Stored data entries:
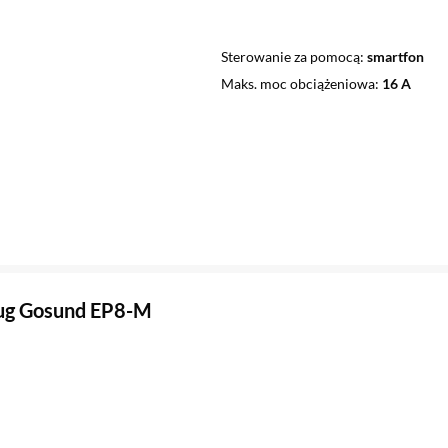
Sterowanie za pomocą
smartfon
Maks. moc obciążeniowa
16 A
lug Gosund EP8-M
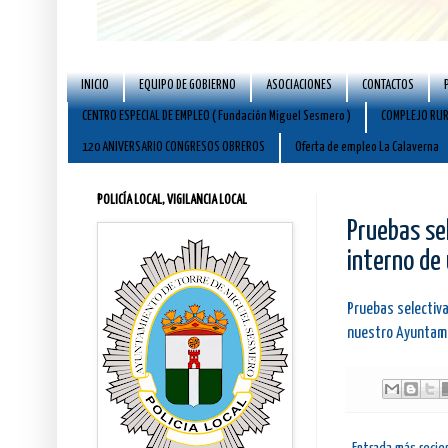
INICIO
EQUIPO DE GOBIERNO
ASOCIACIONES
CONTACTOS
CENTRO ESPECIAL DE EMPLEO ( Fundación Miguel Sesmero )
COMPLEJO RUR
120 ANIVERSARIO CONGRESOS OBREROS
Oferta de empleo La Calaverna
POLICÍA LOCAL, VIGILANCIA LOCAL
Pruebas se
interno de
Pruebas selectiva
nuestro Ayuntami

• [Work task]:
The line containing "POLICÍA LOCAL, VIGILANCIA LOCAL" marks the end: copy exactly every line from the start of the records up to and including it, leaving out the pictures.

• [Your response]:
Sterowanie za pomocą
smartfon
Maks. moc obciążeniowa
16 A
lug Gosund EP8-M
INICIO
EQUIPO DE GOBIERNO
ASOCIACIONES
CONTACTOS
CENTRO ESPECIAL DE EMPLEO ( Fundación Miguel Sesmero )
COMPLEJO RUR
120 ANIVERSARIO CONGRESOS OBREROS
Oferta de empleo La Calaverna
POLICÍA LOCAL, VIGILANCIA LOCAL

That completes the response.